After some chronic indecisiveness, my mom sees a Subway sign. We decide to go there. I realize my indecisiveness is because I don't feel hungry at all. My mom asks me why that is. It's Orlando. She makes a comment about his affiliation with ISIS. I hate where this is going. I spend 20 minutes exhausting myself expressing how personally impacted I am by the tragedy, how someone like me can’t really be expected to enjoy the ocean right now, the fact that the deadliest mass shooting in recent history is of my community, how they're queer people of color, going off tangent to express how I don't think him being Muslim should have anything to do with it and my conclusion reiterating how I'm more than certain this is the reason why I'm not hungry right now.

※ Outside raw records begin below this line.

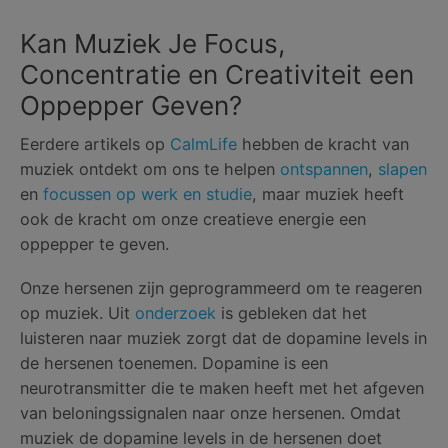
Kan Muziek Je Focus,
Concentratie en Creativiteit een
Oppepper Geven?
Eerdere artikels op
CalmLife
hebben de kracht van
muziek ontdekt om ons te helpen
ontspannen
,
slapen
en
focussen op werk en studie
, maar muziek heeft
ook de kracht om onze creatieve energie een
oppepper te geven.
Onze hersenen zijn geprogrammeerd om te reageren
op muziek. Uit
onderzoek
is gebleken dat het
luisteren naar muziek zorgt dat de dopamine levels in
de hersenen toenemen. Dopamine is een
neurotransmitter die te maken heeft met het afgeven
van beloningssignalen naar onze hersenen. Omdat
muziek de dopamine levels in de hersenen doet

And so we go inside. I get a cup of coffee. We go home.


I attend an Orlando vigil the next day, not to say I wasn't scared. I get back from Trans Pride LA on Saturday night, not to say I wasn't visualizing the escape route I'd take if a gunman was to burst in. I finish writing my article the following morning. I take my time to reteach myself that the ocean is overall pretty indifferent, and not without its love, either. I think, I feel, I mourn, I go for a swim.